The formation of autophagy. Autophagy is a multi-step process involving initiation, nucleation, expansion, fusion and degradation. When starvation or treatment with rapamycin, ATG13 dephosphorylates and binds to ATG17 in a mTOR protein-dependent manner and activates ATG1 to induce autophagy. Then ATG1 and ATG13 interact with ATG17, ATG29, and ATG31 complexes to form a PAS scaffold complex, which is a prerequisite step for the assembly of ATG protein downstream of PAS. The ULK/ATG1 complex is recruited into the membrane structure independently of PI3P and its downstream ATG protein, and then it is stabilized in the membrane structure by PI3P. ATG9 vesicles, deriving from the Golgi apparatus, can provide lipids required for downstream protein assembly of PAS, recruit ULK/ATG1 complexes, initiate autophagy and serve as a source of autophagosome membranes. Class III PI3K complex I (PI3KC3-C1) is necessary for the nucleation of autophagosomes and is composed of Vps34/VPS34, Vps15/p150, Vps30/BECN1 and Atg14/ATG14L. During autophagy induction, PI3KC3-C1, which produces PI3P on PAS, is recruited into PAS. PI3P transmits the received signal to the downstream ATG proteins through ATG18/WIPI protein. Two ubiquitin-like binding systems, the Atg8/LC3 system and the ATG12-ATG5-ATG16L system regulate the expansion and completion of autophagosomes. when starvation, mTOR protein is inactivated and starts LC3II transcription. LC3 is transformed into LC3I under the processing of ATG4, and then binds to PE under the catalysis of E1-like enzyme ATG7 and E2-like enzyme ATG3 (activated by ATG12-ATG5-ATG16L) and participates in the expansion and completion of autophagosome. After the phagocytic vesicles are expanded and expanded to form autophagosomes, only after the outer membrane of the autophagosomes fuse with the lysosome and complete the degradation of the contents by lysosomal hydrolases. The degraded substrate is eventually released into the cytoplasm for reuse.

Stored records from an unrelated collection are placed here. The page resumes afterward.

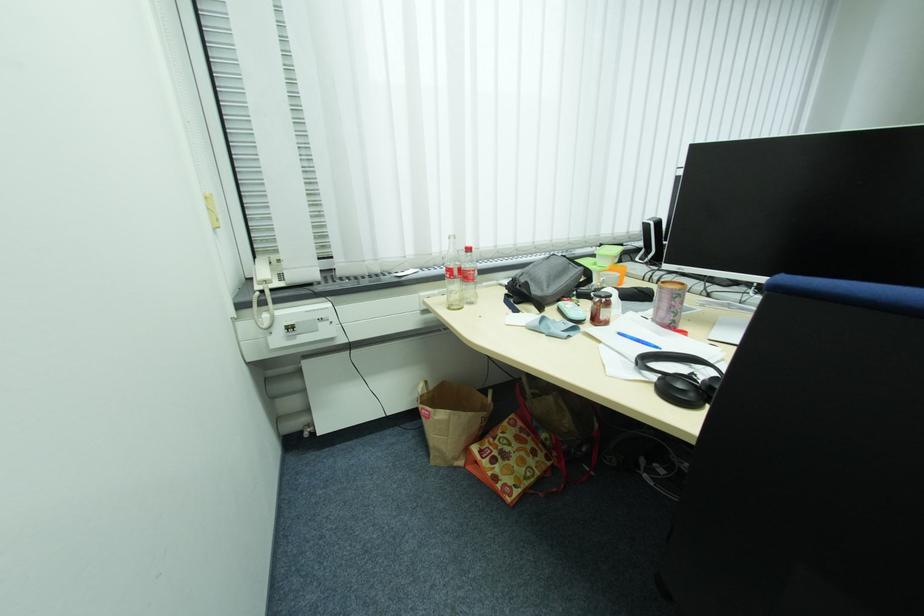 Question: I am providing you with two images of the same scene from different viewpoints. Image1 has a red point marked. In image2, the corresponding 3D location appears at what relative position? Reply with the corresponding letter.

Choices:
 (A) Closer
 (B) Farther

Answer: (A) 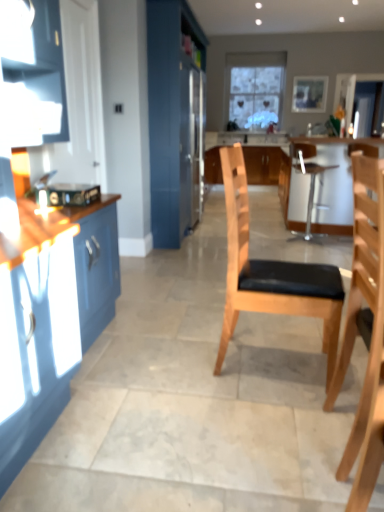 Locate an element on the screen. The image size is (384, 512). vacant space behind natural wood chair at center, marked as the first chair in a front-to-back arrangement is located at coordinates (314, 400). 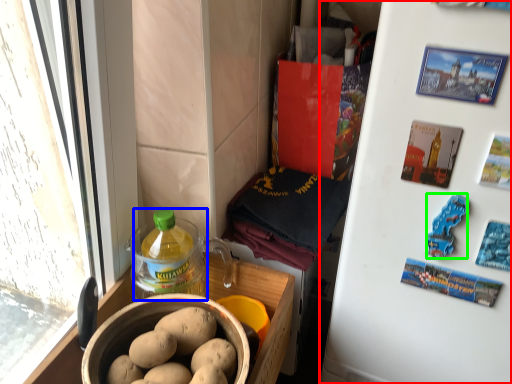 Question: Which object is the closest to the refrigerator (highlighted by a red box)? Choose among these: bottle (highlighted by a blue box) or food (highlighted by a green box).

Choices:
 (A) bottle
 (B) food

Answer: (B) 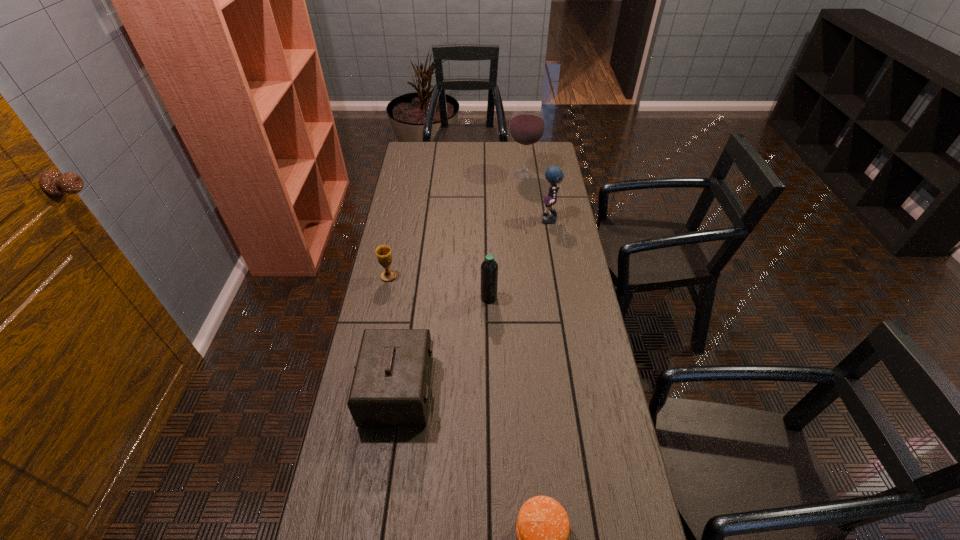 This screenshot has height=540, width=960. I want to click on alcohol, so click(527, 125).

At what (x,y) coordinates should I click in order to perform the action: click on the farthest object. Please return your answer as a coordinate pair (x, y). Looking at the image, I should click on (527, 125).

Locate an element on the screen. rag doll is located at coordinates (553, 174).

The width and height of the screenshot is (960, 540). Find the location of `the second tallest object`. the second tallest object is located at coordinates (553, 174).

Locate an element on the screen. Image resolution: width=960 pixels, height=540 pixels. the fourth object from right to left is located at coordinates (489, 268).

Locate an element on the screen. This screenshot has height=540, width=960. the third nearest object is located at coordinates (489, 268).

This screenshot has height=540, width=960. In order to click on the first-aid kit in this screenshot , I will do `click(390, 388)`.

The width and height of the screenshot is (960, 540). Identify the location of the third shortest object. (390, 388).

You are a GUI agent. You are given a task and a screenshot of the screen. Output one action in this format:
    pyautogui.click(x=<x>, y=<y>)
    Task: Click on the third farthest object
    The image size is (960, 540).
    Given the screenshot: What is the action you would take?
    pyautogui.click(x=383, y=252)

Locate an element on the screen. chalice is located at coordinates (383, 252). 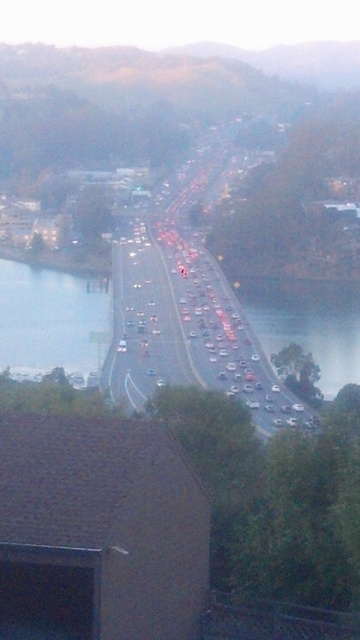 Question: Which of the following is the closest to the observer?

Choices:
 (A) clear water at lower left
 (B) clear water at lower right
 (C) metallic silver highway at center

Answer: (A)

Question: Where is metallic silver highway at center located in relation to clear water at lower left in the image?

Choices:
 (A) left
 (B) right

Answer: (B)

Question: Does metallic silver highway at center have a greater width compared to clear water at lower right?

Choices:
 (A) no
 (B) yes

Answer: (A)

Question: Which object appears closest to the camera in this image?

Choices:
 (A) clear water at lower left
 (B) clear water at lower right

Answer: (A)

Question: Is metallic silver highway at center thinner than clear water at lower left?

Choices:
 (A) yes
 (B) no

Answer: (A)

Question: Which point appears closest to the camera in this image?

Choices:
 (A) (313, 352)
 (B) (97, 307)

Answer: (A) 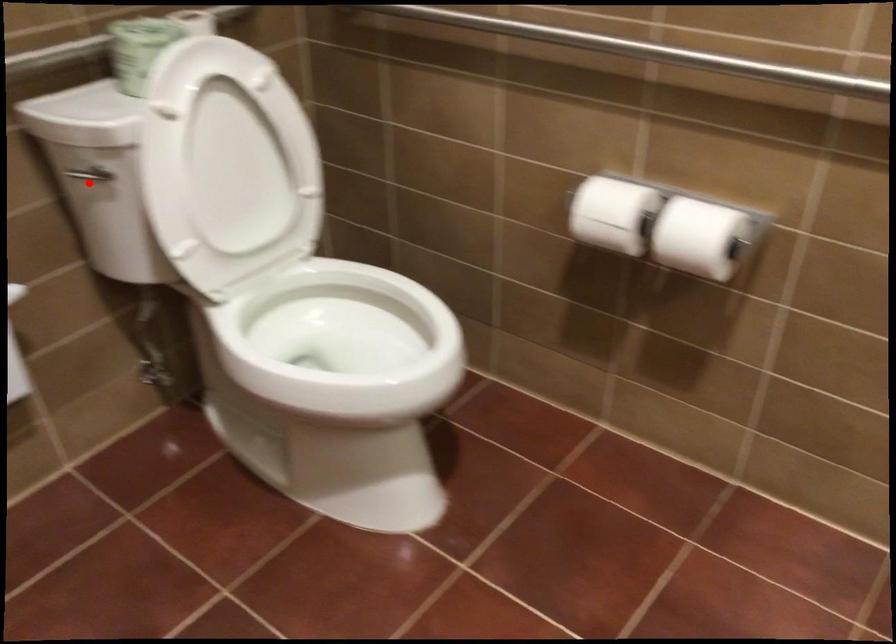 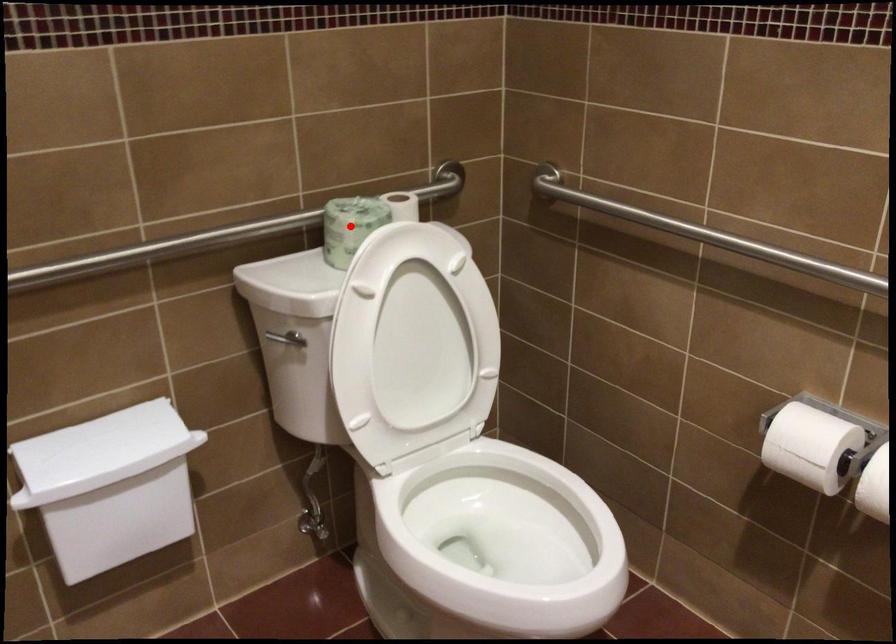 I am providing you with two images of the same scene from different viewpoints. A red point is marked on the first image and another point is marked on the second image. Do the highlighted points in image1 and image2 indicate the same real-world spot?

No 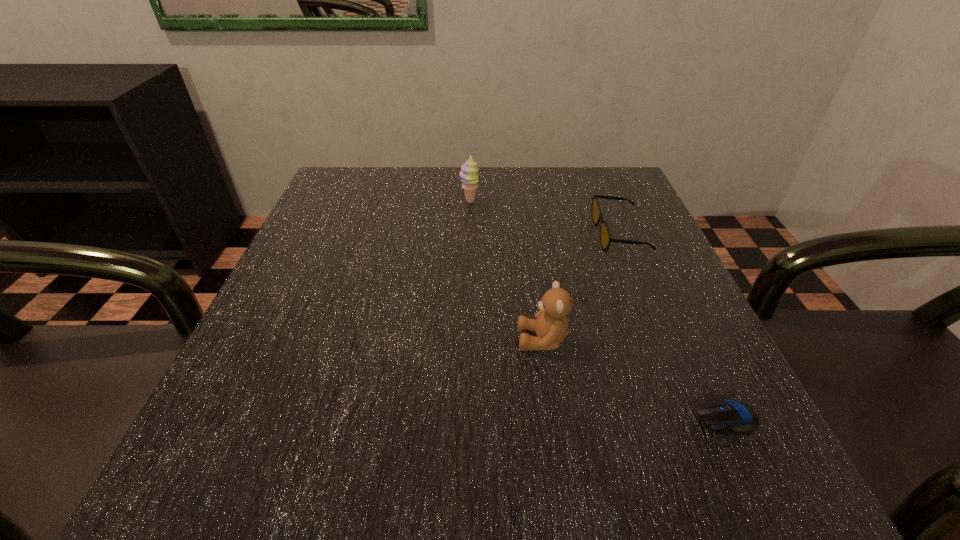 At what (x,y) coordinates should I click in order to perform the action: click on vacant space located on the face of the third object from right to left. Please return your answer as a coordinate pair (x, y). This screenshot has height=540, width=960. Looking at the image, I should click on click(411, 340).

The width and height of the screenshot is (960, 540). I want to click on vacant space located 0.250m on the face of the third object from right to left, so 360,340.

Locate an element on the screen. This screenshot has height=540, width=960. vacant region located 0.400m on the front-facing side of the sunglasses is located at coordinates (402, 235).

What are the coordinates of `vacant region located 0.280m on the front-facing side of the sunglasses` in the screenshot? It's located at (461, 235).

Locate an element on the screen. This screenshot has width=960, height=540. free space located 0.190m on the front-facing side of the sunglasses is located at coordinates (505, 235).

At what (x,y) coordinates should I click in order to perform the action: click on vacant space positioned on the button side of the computer mouse. Please return your answer as a coordinate pair (x, y). Looking at the image, I should click on (444, 416).

Where is `vacant region located 0.130m on the button side of the computer mouse`? Image resolution: width=960 pixels, height=540 pixels. vacant region located 0.130m on the button side of the computer mouse is located at coordinates point(599,416).

In order to click on blank space located on the button side of the computer mouse in this screenshot , I will do `click(659, 416)`.

This screenshot has width=960, height=540. In order to click on sherbert situated at the far edge in this screenshot , I will do `click(469, 171)`.

Identify the location of sunglasses that is at the far edge. (605, 236).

E1, ubiquitin-activating enzyme; E2, ubiquitin-conjugating enzyme; E3, ubiquitin ligase; ER, endoplasmic reticulum; PE, phosphatidylethanolamine.

Figure 3.

Nutrient dependent autophagy regulation. Nutrition-dependent autophagy regulation is mainly related to mammalian rapamycin target complex 1 (mTORC1), adenosine monophosphate-activated protein kinase (AMPK), and oxidized nicotinamide adenine dinucleotide-dependent histone deacetylase (Sirtuin1). mTOR is the major negative regulator of autophagy. mTOR signaling pathway was activated in nutrient abundance, while AMPK signaling pathway and Sirtuin1 signaling pathway were activated in nutrient deficiency. AMPK is phosphorylated and activated by several upstream kinases, including LKB1, calcium/calmodulin-dependent protein kinase (CAMKK) and mitogen-activated protein kinase 7 (TAK1). Once activated, on the one hand, AMPK can directly phosphorylate serine/threonine protein kinase ULK1 to promote autophagy and/or directly phosphorylate raptor (a scaffold protein used to recruit mTOR substrates) to mediate the binding of 14-3-3 (a cytosolic anchor protein) to inactivate mTOR, thereby indirectly activate autophagy. On the other hand, AMPK can phosphorylate TSC2 in the TSC1/TSC2 complex, disrupt the interaction between TSC1 and TSC2, thereby inhibiting mTORC1 and indirectly activating autophagy. Rheb is located downstream of the TSC1/TSC2 complex and upstream of mTOR and acts as an exciter of mTOR and is inhibited by the TSC1/TSC2 complex. However, in the PI3K/Akt signaling pathway activated by growth factors or cytokines, Akt acts to activate mTOR by inducing the phosphorylation of PRAS40 and mediating its binding to 14-3-3. Moreover, Akt can also inactive TSC2 or inhibit FoxO3 (a transcription factor that can positively regulate autophagy) to suppress autophagy. When starvation, Sirtuin1 and Sirtuin2 are activated due to increased NAD+. Sirtuin 1 can deacetylate forkhead box protein O1 (FoxO1) to promote autophagic flux and/or directly deacetylate several essential autophagy proteins such as ATG5, ATG7 and microtubule-associated protein 1 light chain 3 (LC3) to induce autophagy. In addition, FoxO1 is acetylated after separation from Sirtuin2, and the acetylated FoxO1 promotes autophagy by enhancing its interaction with ATG7.

Figure 4.

Stress-induced regulation of autophagy. Depicted are the connections between autophagy and ER stress, hypoxia, and the ROS levels.